Database dates for your diary
If you use MySQL, then there is a major date to plan ahead for. On April 30, 2026, MySQL 8.0 will reach End of Life (EOL) status. As a Long Term Support release, MySQL 8.0 is at the heart of many applications, so there should be a lot of planning completed already around moving to new systems. For those of you running PostgreSQL, version 13 is already End of Life, and version 14 will move to EOL status when version 19 of PostgreSQL is released in September 2026. Redis will see two end-of-life dates in 2026, with 7.2 going EOL in February 2026 and 7.4 in November. Outside open source, MongoDB 6.0 will reach EoL status in June 2026.
For teams running any of these databases, planning ahead around updates will involve a lot of work. For teams that follow a best-of-breed approach and use multiple databases in their stacks for different workloads, the challenge is even greater. Any migration should ideally start at least six months early to allow enough time for testing, compatibility checks, and successful cut-overs in advance of any end-of-life date. Yet the world of IT is rarely ideal; these applications might be critical to the business, leading to compressed timelines or even projects being postponed repeatedly. In a world where “if it’s not broken, don’t try to fix it” is often sage advice, a database migration might be seen as a lot of work for very little reward and high risk when things don’t go according to plan.

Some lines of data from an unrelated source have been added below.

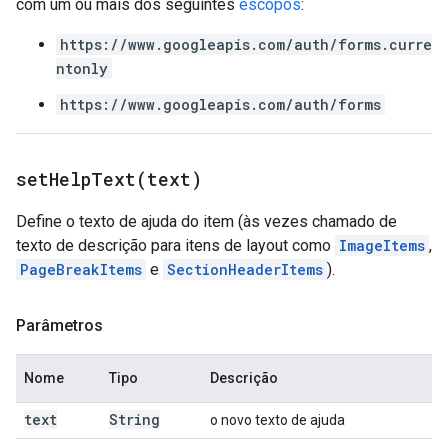
com um ou mais dos seguintes
escopos
:
https://www.googleapis.com/auth/forms.curre
ntonly
https://www.googleapis.com/auth/forms
setHelpText(
text)
Define o texto de ajuda do item (às vezes chamado de
texto de descrição para itens de layout como
ImageItems
,
PageBreakItems
e
SectionHeaderItems
).
Parâmetros
Nome
Tipo
Descrição
text
String
o novo texto de ajuda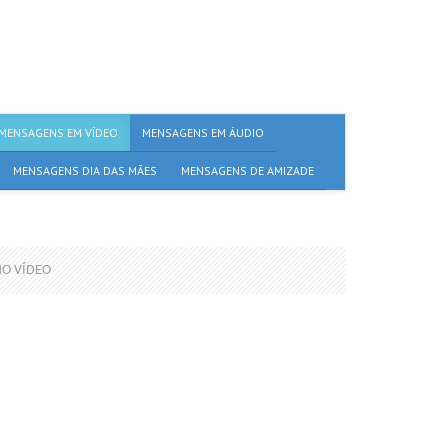
MENSAGENS EM VÍDEO
MENSAGENS EM ÁUDIO
MENSAGENS DIA DAS MÃES
MENSAGENS DE AMIZADE
MO VÍDEO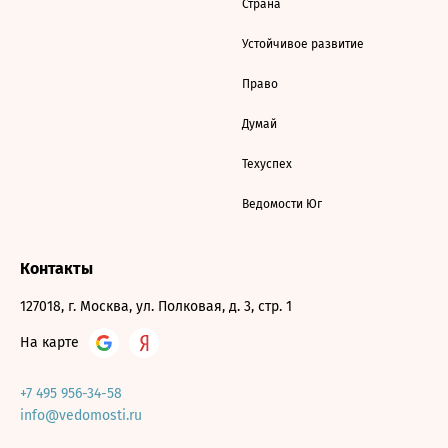
Страна
Устойчивое развитие
Право
Думай
Техуспех
Ведомости Юг
Контакты
127018, г. Москва, ул. Полковая, д. 3, стр. 1
На карте
+7 495 956-34-58
info@vedomosti.ru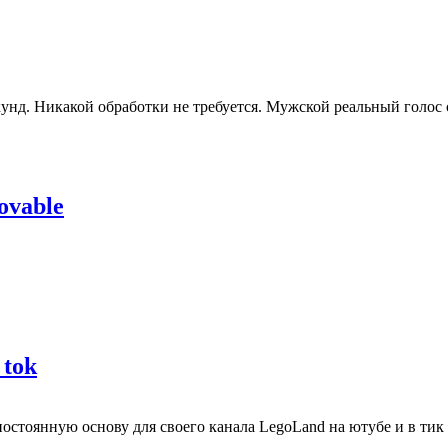
кунд. Никакой обработки не требуется. Мужской реальный голос 
ovable
 tok
остоянную основу для своего канала LegoLand на ютубе и в тик то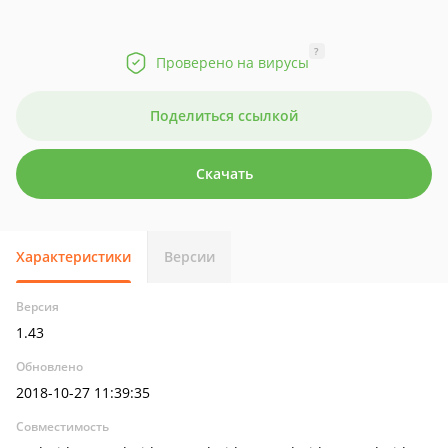
?
Проверено на вирусы
Поделиться ссылкой
Скачать
Характеристики
Версии
Версия
1.43
Обновлено
2018-10-27 11:39:35
Совместимость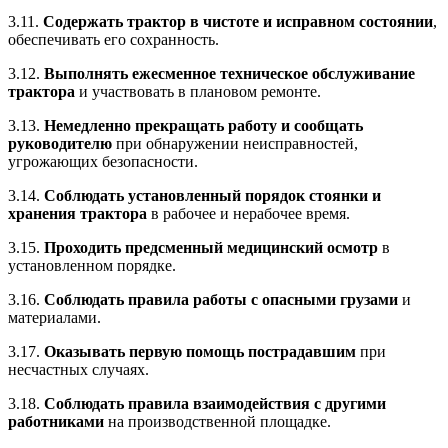
3.11.
Содержать трактор в чистоте и исправном состоянии
,
обеспечивать его сохранность.
3.12.
Выполнять ежесменное техническое обслуживание
трактора
и участвовать в плановом ремонте.
3.13.
Немедленно прекращать работу и сообщать
руководителю
при обнаружении неисправностей,
угрожающих безопасности.
3.14.
Соблюдать установленный порядок стоянки и
хранения трактора
в рабочее и нерабочее время.
3.15.
Проходить предсменный медицинский осмотр
в
установленном порядке.
3.16.
Соблюдать правила работы с опасными грузами
и
материалами.
3.17.
Оказывать первую помощь пострадавшим
при
несчастных случаях.
3.18.
Соблюдать правила взаимодействия с другими
работниками
на производственной площадке.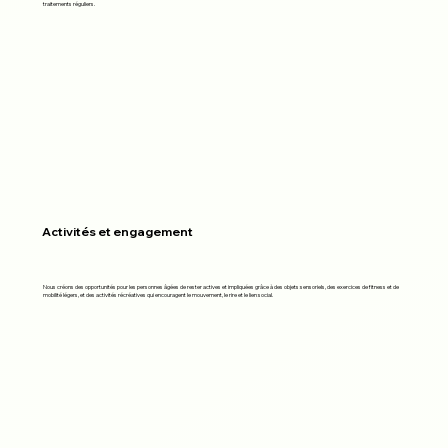
traitements réguliers.
Activités et engagement
Nous créons des opportunités pour les personnes âgées de rester actives et impliquées grâce à des objets sensoriels, des exercices de fitness et de
mobilité légers, et des activités récréatives qui encouragent le mouvement, le rire et le lien social.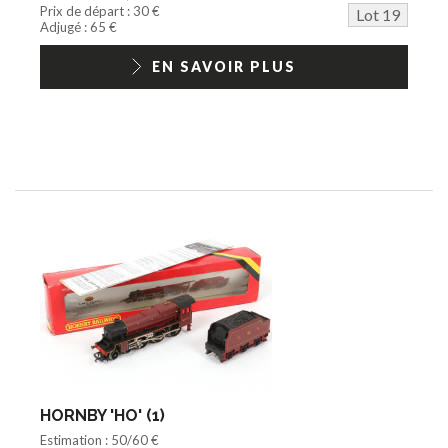
Prix de départ : 30 €
Lot 19
Adjugé : 65 €
EN SAVOIR PLUS
HORNBY 'HO' (1)
Estimation : 50/60 €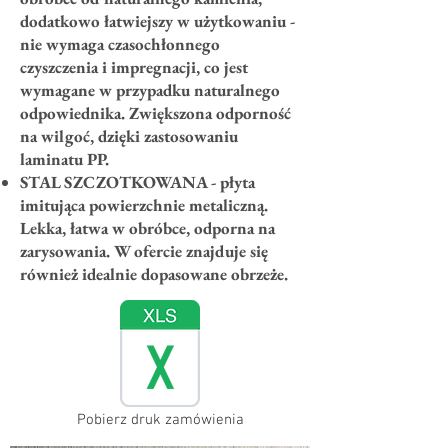
dodatkowo łatwiejszy w użytkowaniu -
nie wymaga czasochłonnego
czyszczenia i impregnacji, co jest
wymagane w przypadku naturalnego
odpowiednika. Zwiększona odporność
na wilgoć, dzięki zastosowaniu
laminatu PP.
STAL SZCZOTKOWANA - płyta
imitująca powierzchnie metaliczną.
Lekka, łatwa w obróbce, odporna na
zarysowania. W ofercie znajduje się
również idealnie dopasowane obrzeże.
Pobierz druk zamówienia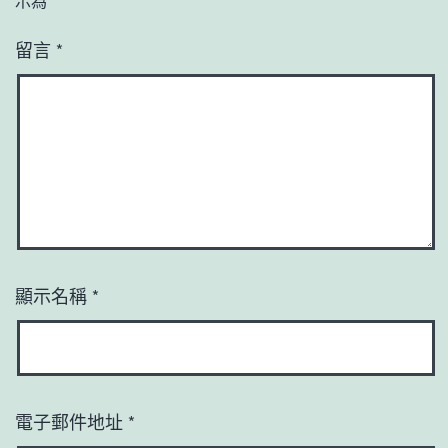
示為
*
留言
*
顯示名稱
*
電子郵件地址
*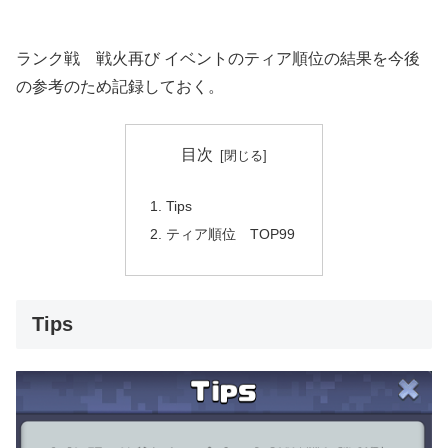
ランク戦 戦火再び イベントのティア順位の結果を今後
の参考のため記録しておく。
目次
Tips
ティア順位 TOP99
Tips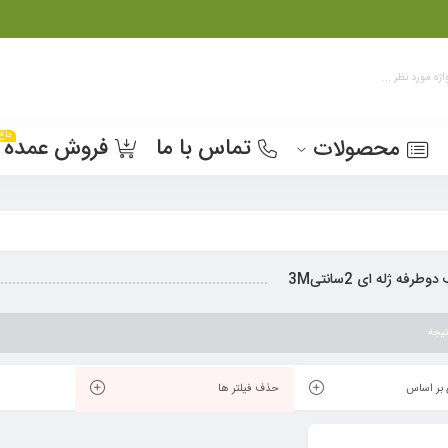
داغ
تماس با ما
فروش عمده
محصولات
رفه ژله ای 2سانتی3M
یجه
بر اساس
حذف فیلتر ها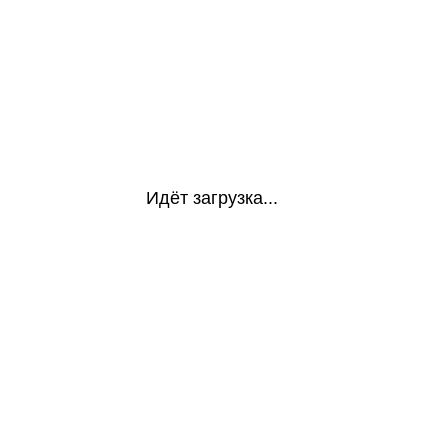
Идёт загрузка...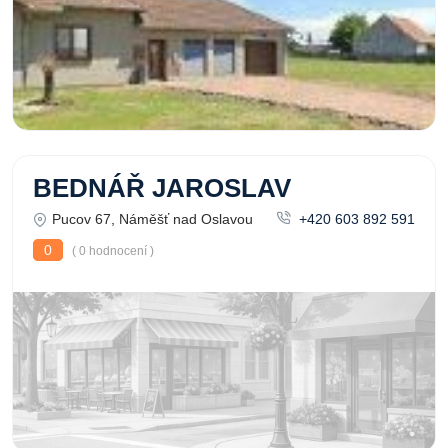
BEDNÁŘ JAROSLAV
Pucov 67, Náměšť nad Oslavou
+420 603 892 591
0
( 0 hodnocení )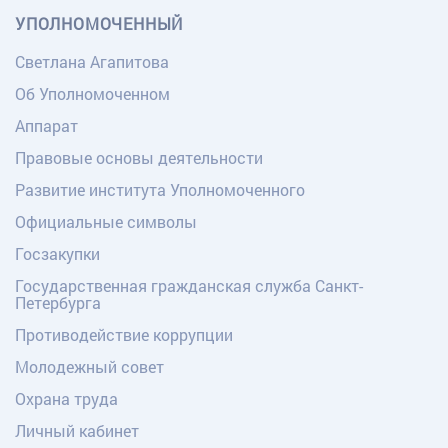
УПОЛНОМОЧЕННЫЙ
Светлана Агапитова
Об Уполномоченном
Аппарат
Правовые основы деятельности
Развитие института Уполномоченного
Официальные символы
Госзакупки
Государственная гражданская служба Санкт-
Петербурга
Противодействие коррупции
Молодежный совет
Охрана труда
Личный кабинет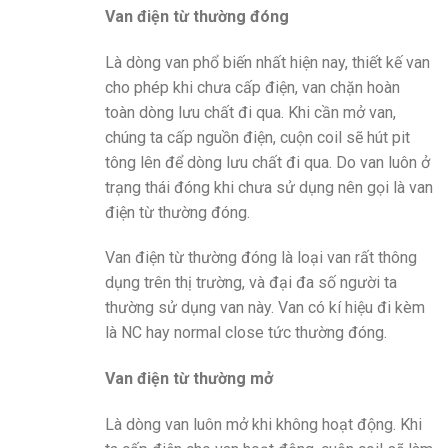
Van điện từ thường đóng
Là dòng van phổ biến nhất hiện nay, thiết kế van
cho phép khi chưa cấp điện, van chặn hoàn
toàn dòng lưu chất đi qua. Khi cần mở van,
chúng ta cấp nguồn điện, cuộn coil sẽ hút pit
tông lên để dòng lưu chất đi qua. Do van luôn ở
trạng thái đóng khi chưa sử dụng nên gọi là van
điện từ thường đóng.
Van điện từ thường đóng là loại van rất thông
dụng trên thị trường, và đại đa số người ta
thường sử dụng van này. Van có kí hiệu đi kèm
là NC hay normal close tức thường đóng.
Van điện từ thường mở
Là dòng van luôn mở khi không hoạt động. Khi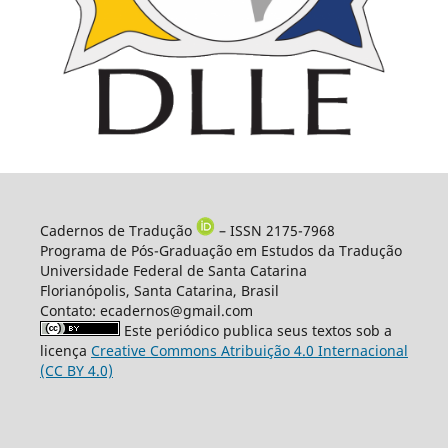
Cadernos de Tradução
– ISSN 2175-7968
Programa de Pós-Graduação em Estudos da Tradução
Universidade Federal de Santa Catarina
Florianópolis, Santa Catarina, Brasil
Contato: ecadernos@gmail.com
Este periódico publica seus textos sob a
licença
Creative Commons Atribuição 4.0 Internacional
(CC BY 4.0)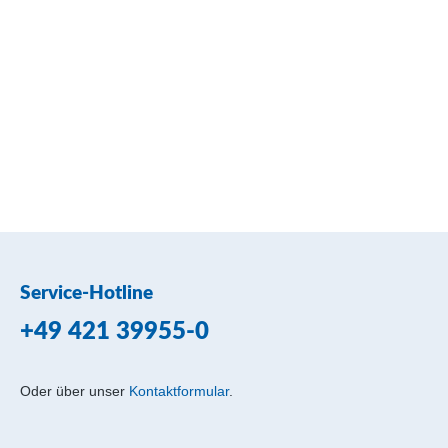
Service-Hotline
+49 421 39955-0
Oder über unser
Kontaktformular
.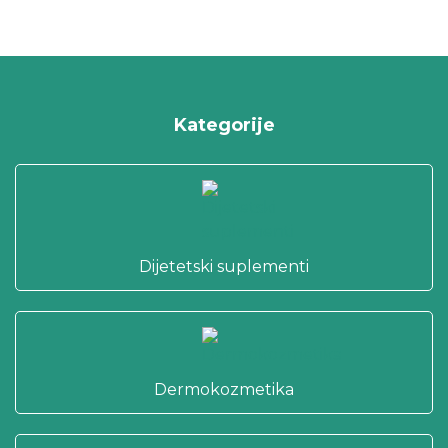
Kategorije
Dijetetski suplementi
Dermokozmetika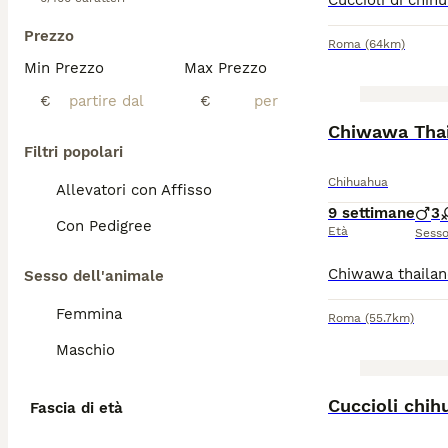
Prezzo
Roma
(64km)
Min Prezzo
Max Prezzo
€
€
Chiwawa Thai
Filtri popolari
Chihuahua
Allevatori con Affisso
9 settimane
3
Con Pedigree
Età
Sess
Sesso dell'animale
Femmina
Roma
(55.7km)
Maschio
Cuccioli chih
Fascia di età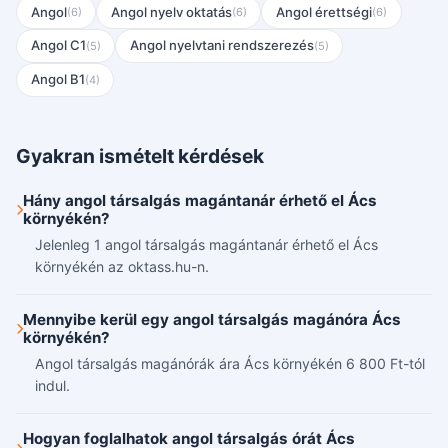
Angol
Angol nyelv oktatás
Angol érettségi
(6)
(6)
(6)
Angol C1
Angol nyelvtani rendszerezés
(5)
(5)
Angol B1
(4)
Gyakran ismételt kérdések
Hány angol társalgás magántanár érhető el Ács
környékén?
Jelenleg 1 angol társalgás magántanár érhető el Ács
környékén az oktass.hu-n.
Mennyibe kerül egy angol társalgás magánóra Ács
környékén?
Angol társalgás magánórák ára Ács környékén 6 800 Ft-tól
indul.
Hogyan foglalhatok angol társalgás órát Ács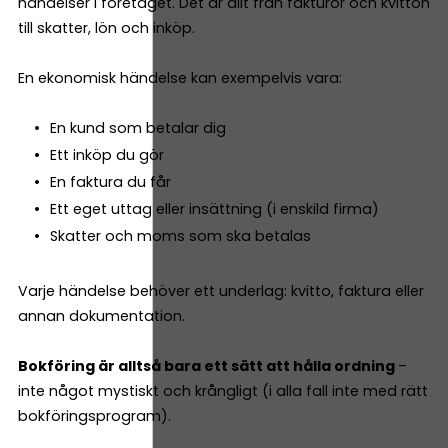
händelser i företaget. Det är allt från fakturor och kvitton
till skatter, lön och inköp.
En ekonomisk händelse kan exempelvis vara:
En kund som betalar dig
Ett inköp du gör
En faktura du får
Ett eget uttag eller insättning (i enskild firma)
Skatter och moms som ska betalas
Varje händelse behöver ett underlag: kvitto, faktura eller
annan dokumentation.
Bokföring är alltså bara ett sätt att hålla ordning
–
inte något mystiskt och krångligt (i alla fall inte med rätt
bokföringsprogram).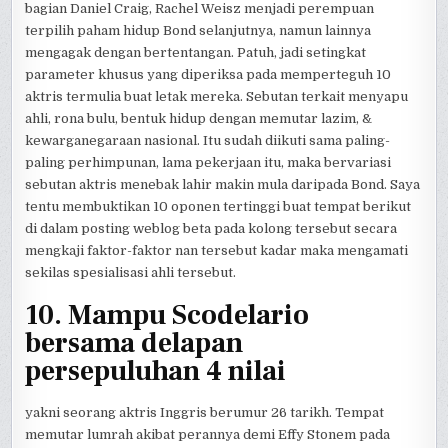
bagian Daniel Craig, Rachel Weisz menjadi perempuan
terpilih paham hidup Bond selanjutnya, namun lainnya
mengagak dengan bertentangan. Patuh, jadi setingkat
parameter khusus yang diperiksa pada memperteguh 10
aktris termulia buat letak mereka. Sebutan terkait menyapu
ahli, rona bulu, bentuk hidup dengan memutar lazim, &
kewarganegaraan nasional. Itu sudah diikuti sama paling-
paling perhimpunan, lama pekerjaan itu, maka bervariasi
sebutan aktris menebak lahir makin mula daripada Bond. Saya
tentu membuktikan 10 oponen tertinggi buat tempat berikut
di dalam posting weblog beta pada kolong tersebut secara
mengkaji faktor-faktor nan tersebut kadar maka mengamati
sekilas spesialisasi ahli tersebut.
10. Mampu Scodelario
bersama delapan
persepuluhan 4 nilai
yakni seorang aktris Inggris berumur 26 tarikh. Tempat
memutar lumrah akibat perannya demi Effy Stonem pada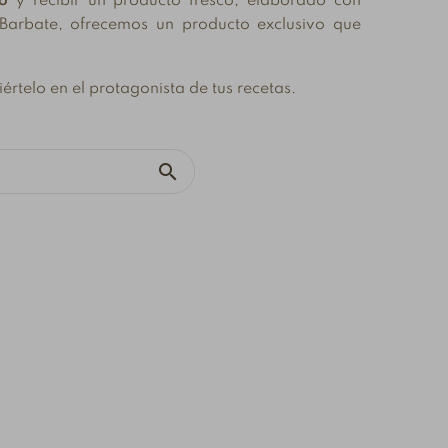
o
y recibir un producto fresco, elaborado con
extraordinario
 Barbate, ofrecemos un producto exclusivo que
n La Chanca, nuestro
En La Chanca, nuestra
ompromiso con la
pasión por el atún tiene
radición, el sabor y la
értelo en el protagonista de tus recetas.
sus raíces en la tradición
xcelencia nos lleva a
de la almadraba y en el
laborar productos
profundo respeto...
nicos que...

Leer Más
eer Más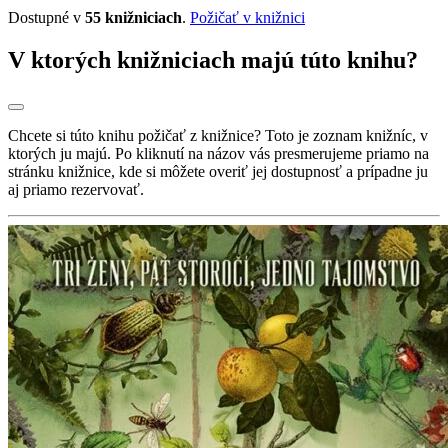
Dostupné v
55 knižniciach
.
Požičať v knižnici
V ktorých knižniciach majú túto knihu?
Chcete si túto knihu požičať z knižnice? Toto je zoznam knižníc, v
ktorých ju majú. Po kliknutí na názov vás presmerujeme priamo na
stránku knižnice, kde si môžete overiť jej dostupnosť a prípadne ju
aj priamo rezervovať.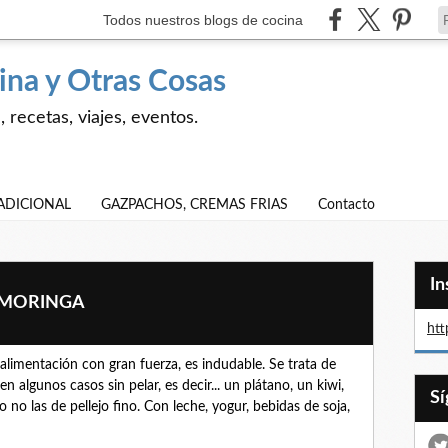
Todos nuestros blogs de cocina
ina y Otras Cosas
 recetas, viajes, eventos.
ADICIONAL
GAZPACHOS, CREMAS FRIAS
Contacto
I
 MORINGA
htt
alimentación con gran fuerza, es indudable. Se trata de
en algunos casos sin pelar, es decir... un plátano, un kiwi,
o no las de pellejo fino. Con leche, yogur, bebidas de soja,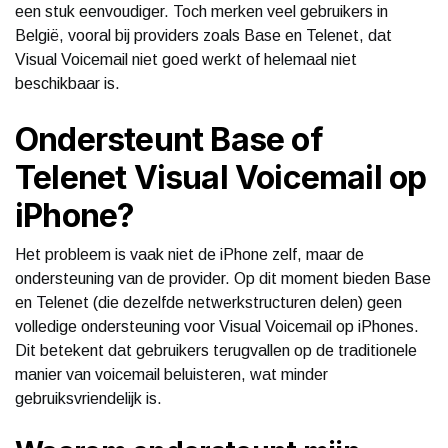
een stuk eenvoudiger. Toch merken veel gebruikers in
België, vooral bij providers zoals Base en Telenet, dat
Visual Voicemail niet goed werkt of helemaal niet
beschikbaar is.
Ondersteunt Base of
Telenet Visual Voicemail op
iPhone?
Het probleem is vaak niet de iPhone zelf, maar de
ondersteuning van de provider. Op dit moment bieden Base
en Telenet (die dezelfde netwerkstructuren delen) geen
volledige ondersteuning voor Visual Voicemail op iPhones.
Dit betekent dat gebruikers terugvallen op de traditionele
manier van voicemail beluisteren, wat minder
gebruiksvriendelijk is.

So what can teams do to get ahead of these projects and the potential problems that can come up?
Planning the move
The first place to start is knowing all of the database systems that are in place. This can be across test, development, and production instances, and across database versions. There might be multiple versions of one database, or versions of the different databases that are implemented. Either way, making an accurate list of what is implemented is essential. Even if you run your databases in the cloud using a managed service, those databases will be a specific version and will need to be updated over time.
Once you have that list of database instances and versions, you can decide if and when they should be updated. Test and development instances can be moved sooner, while production deployments can be moved once the database is proven to be as resilient and reliable as the existing versions. Everyone in IT is familiar with the rule of not implementing a version of software that is *.0, and waiting for the inevitable bugs or deployment problems to be patched. For production environments that have to deliver to service levels, that move will take some additional time.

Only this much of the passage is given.